Health Benefits of Ginger

In Eastern societies, ginger has always been known for its healing powers. Pythagorus was one of its greatest supporters in Ancient Greece. King Henry VIII of England used it to protect against the plague. Though we don’t know for sure if ginger can actually protect you from the plague, we do know that it is beneficial in many other ways.

The American Phytotherapy Research Laboratory in Salt Lake City has conducted a classic study on motion sickness, which may cause you to leave the dramamine on the shelf during your next vacation.

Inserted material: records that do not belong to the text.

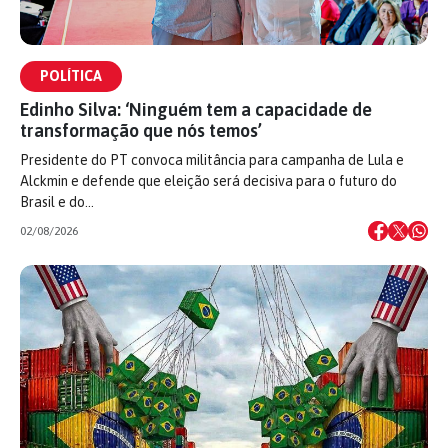
POLÍTICA
Edinho Silva: ‘Ninguém tem a capacidade de
transformação que nós temos’
Presidente do PT convoca militância para campanha de Lula e
Alckmin e defende que eleição será decisiva para o futuro do
Brasil e do…
02/08/2026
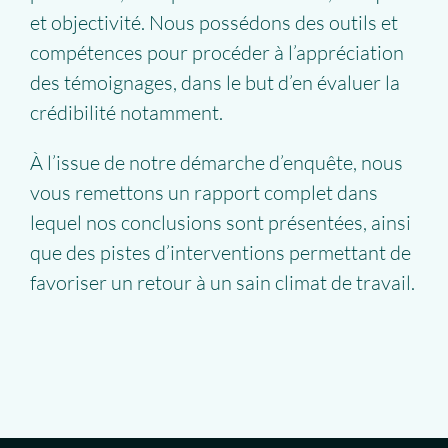
et objectivité. Nous possédons des outils et
compétences pour procéder à l’appréciation
des témoignages, dans le but d’en évaluer la
crédibilité notamment.
À l’issue de notre démarche d’enquête, nous
vous remettons un rapport complet dans
lequel nos conclusions sont présentées, ainsi
que des pistes d’interventions permettant de
favoriser un retour à un sain climat de travail.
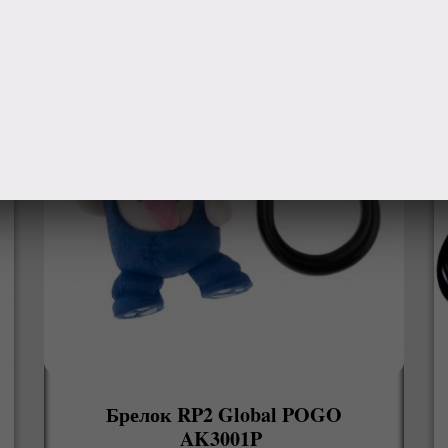
Брелок RP2 Global POGO
AK3001P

Denmark researchers have discovered that ginger can block the effects of prostaglandins. These are substances that cause inflammation of the blood vessels in the brain, which leads to migraines. Though the results are still experimental, 1/3 teaspoon of fresh of powdered ginger taken when you feel a migraine coming on can help stop pain before it starts. Using the same theory, ginger has been found to produce “marked” relief in arthritis pain. The ginger tea described above or 1/2 teaspoon of ginger is recommended by Danish researchers for arthritis relief.

A researcher at Cornell University Medical College discovered that ginger has an effect on blood clots that is similar to that of aspirin. By the same token, it appears that high cholesterol levels are lowered using the same active ingredient, thromboxane.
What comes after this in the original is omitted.